-- Exercise materials follows --

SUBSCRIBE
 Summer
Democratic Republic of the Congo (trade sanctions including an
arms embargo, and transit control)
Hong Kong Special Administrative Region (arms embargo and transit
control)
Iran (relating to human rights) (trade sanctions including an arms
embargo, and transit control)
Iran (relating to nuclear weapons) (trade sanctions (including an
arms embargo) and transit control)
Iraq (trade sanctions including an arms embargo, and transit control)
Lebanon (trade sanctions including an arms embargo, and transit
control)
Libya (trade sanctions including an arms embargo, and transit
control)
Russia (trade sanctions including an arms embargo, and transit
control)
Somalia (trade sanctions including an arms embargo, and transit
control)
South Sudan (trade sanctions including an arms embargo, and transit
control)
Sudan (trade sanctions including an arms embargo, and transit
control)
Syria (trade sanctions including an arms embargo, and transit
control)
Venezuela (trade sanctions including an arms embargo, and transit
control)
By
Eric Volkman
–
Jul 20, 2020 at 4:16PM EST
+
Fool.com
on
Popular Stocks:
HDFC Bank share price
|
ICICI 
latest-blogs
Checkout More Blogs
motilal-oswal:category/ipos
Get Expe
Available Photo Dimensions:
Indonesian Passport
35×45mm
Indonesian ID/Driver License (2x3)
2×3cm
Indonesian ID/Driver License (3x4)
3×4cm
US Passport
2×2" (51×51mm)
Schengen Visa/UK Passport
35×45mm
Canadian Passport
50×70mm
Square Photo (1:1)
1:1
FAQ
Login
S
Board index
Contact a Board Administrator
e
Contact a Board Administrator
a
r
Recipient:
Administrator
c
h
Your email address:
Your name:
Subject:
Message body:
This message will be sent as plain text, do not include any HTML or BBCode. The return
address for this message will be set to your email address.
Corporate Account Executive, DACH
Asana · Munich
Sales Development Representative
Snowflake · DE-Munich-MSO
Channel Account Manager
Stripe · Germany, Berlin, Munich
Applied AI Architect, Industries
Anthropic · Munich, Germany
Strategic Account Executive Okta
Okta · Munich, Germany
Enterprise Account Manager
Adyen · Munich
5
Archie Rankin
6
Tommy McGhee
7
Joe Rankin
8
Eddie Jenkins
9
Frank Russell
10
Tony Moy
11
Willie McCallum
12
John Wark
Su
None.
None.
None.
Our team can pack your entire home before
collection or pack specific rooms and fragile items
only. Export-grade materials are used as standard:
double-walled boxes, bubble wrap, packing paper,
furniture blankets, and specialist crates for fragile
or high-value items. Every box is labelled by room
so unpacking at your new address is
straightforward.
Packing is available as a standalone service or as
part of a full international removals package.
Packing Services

-- Exercise materials concluded --

• _Exercise description_
Please state how many lines in the entries include the string "Account", giving no more than the number.

• _Reply_
4